今年を振り返る

・今年は本業がやや忙しく、HPにも125問しか更新できなかった。私も成文化しない問題がじゃんじゃんたまっていく・・・こんな経験は珍しい。知的生活のあり方が、加齢とともに変わってきたということだろうか。

・今年のクイズ番組を振り返る・・・のは私には無理。普段本当に全然クイズ番組を見ないからである。このツイートを見るにつけ、「私は本当はクイズ番組をあまり好んでいないのでは?」と自己発見する日々である。

・一方で、ゴリゴリの「競技クイズ」である「EKIDEN」「abc」がBSに初登場したのを見た。一般の人の反響ってどんなもんだんだろ。私の感想は・・・「見てて疲れた」。いやー、クイズにはこういう世界もあるんですね。基本的には「早押し至上主義」と言える。「早押しこそクイズだ!」という状況は、まだまだ当分続きそう。

・「早押しクイズ」は非常にテレビ映えする形式であることは間違いない。テレビのクイズ王決定戦から離れて独自の進化を遂げてきたはずのクイズ界が、早押し以外の形式を磨いてこなかったのはどうしてなのだろう?

・実はクイズ屋さんたちが目指してきたのは、テレビから離れたにもかかわらず、「テレビ映えする要素をとことん追究すること」だったからではないか。もっとはっきり言えば、「史上最強」のもつ2大要素「超早押し」「知識主義」を、様々な形で「別々に」or「併せて」追究したのが今の主流派のクイズだということ。「abc」は言うまでもなく「超早押し」の所を突き詰めた(史上最強の早押しに出るような問題を、社会人たちは「基本問題」と呼ぶはずだからね)。「KnockOut」は(おおざっぱに言って)予選で知識主義を、本戦で超早押しを見せた。「史上最強」に含まれないようなクイズ的要素は、少なくともメインストリームと考えられなかった。

・この辺は、クイズ屋がテレビから離れた(つーかテレビ番組に出られなくなった)1995年頃からずっと続く傾向だと言える。このころ生まれた「長文難問」は、知識主義と超早押しをマッチさせようとした「発明品」なのだが、これを「テレビのクイズにあった制約(難易度・問題文の長さ)を破ろうとした問題群だった」と位置づけるだけでは、事の半面しか見えていない。「テレビ映えする要素の飽くなき追究」=「テレビで放映するに堪えうるクイズの追究」という無意識的な意図が隠されていたことを銘記しておくべきだろう。

・だから、BSだろうがなんだろうが、本気の「クイズ王決定戦」ができたとき、みんな手放しで(たぶん)喜んだのだ。

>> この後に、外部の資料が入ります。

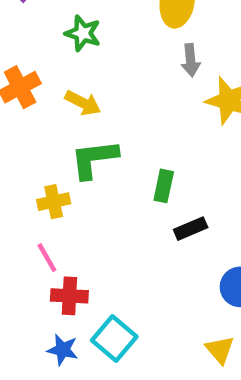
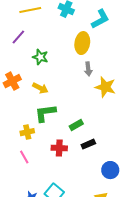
green rectangle: (164, 186) -> (76, 125), turned 48
red cross: (69, 296) -> (59, 148), moved

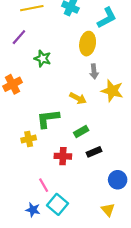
yellow arrow: (40, 88) -> (78, 98), moved
pink line: (24, 157) -> (44, 185), moved

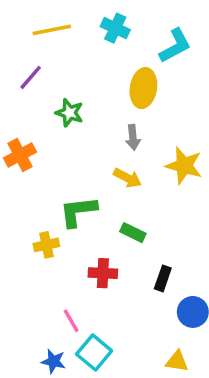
gray arrow: (94, 71) -> (133, 137), moved
green rectangle: (81, 131) -> (133, 233), turned 56
black rectangle: (94, 152) -> (163, 278), moved, turned -48
yellow triangle: (108, 210) -> (177, 361), turned -40

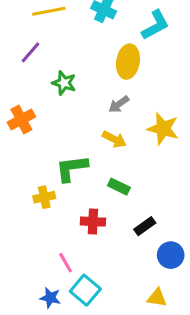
gray arrow: (133, 137) -> (119, 104), turned 60
black rectangle: (163, 278) -> (145, 226), turned 35

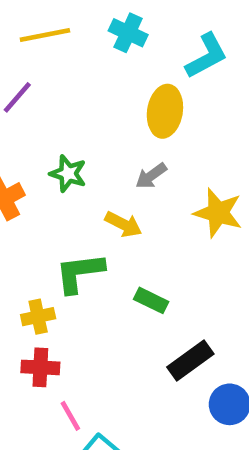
green star: (64, 83) -> (68, 174), moved
yellow arrow: (114, 139) -> (123, 224), moved
red cross: (93, 222) -> (40, 367), moved
black rectangle: (145, 226) -> (190, 360), size x1.4

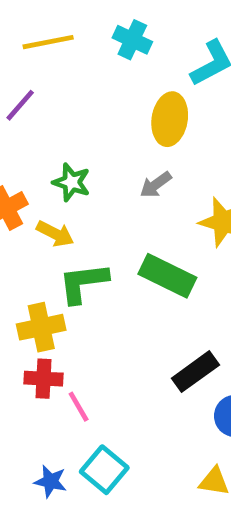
yellow arrow: (123, 224) -> (55, 234), moved
green rectangle: (151, 300) -> (167, 276), moved, size x1.6
yellow cross: (38, 317) -> (41, 327), size x1.4
pink line: (70, 416) -> (79, 407), moved

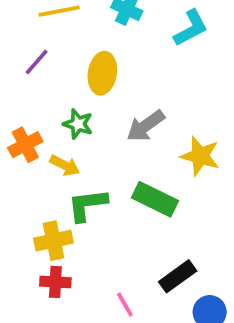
yellow ellipse: (170, 119) -> (102, 73), moved
gray arrow: (156, 185) -> (146, 126), size x1.5
pink line: (79, 407) -> (125, 305), moved

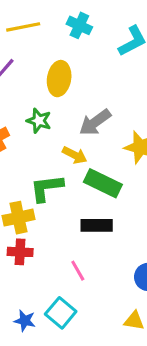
yellow arrow: (65, 165) -> (75, 155), moved
black rectangle: (178, 276) -> (97, 225), moved, turned 36

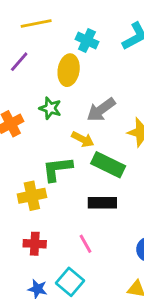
cyan cross: (79, 25) -> (87, 40), moved
red cross: (20, 252) -> (35, 244), moved

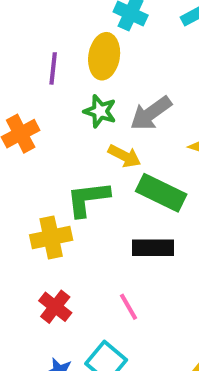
purple line: (19, 62) -> (53, 68), moved, turned -35
green star: (50, 108) -> (100, 111), moved
red cross: (35, 244) -> (55, 307), turned 35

自分のしていたクイズが、いかにマニアックで世間と隔絶されたものであろうと、いつかテレビで活躍できる日を(心の何処かで)信じていたということだ。常にクイズ屋の頭にあるのは、「テレビ」なのである。

・全然今年を振り返ってねーじゃん。つい筆がすべってしまうので。

・仕事柄、最近小難しい評論ばっかり読んでいるので、頭が屁理屈っぽくなっていかんですな。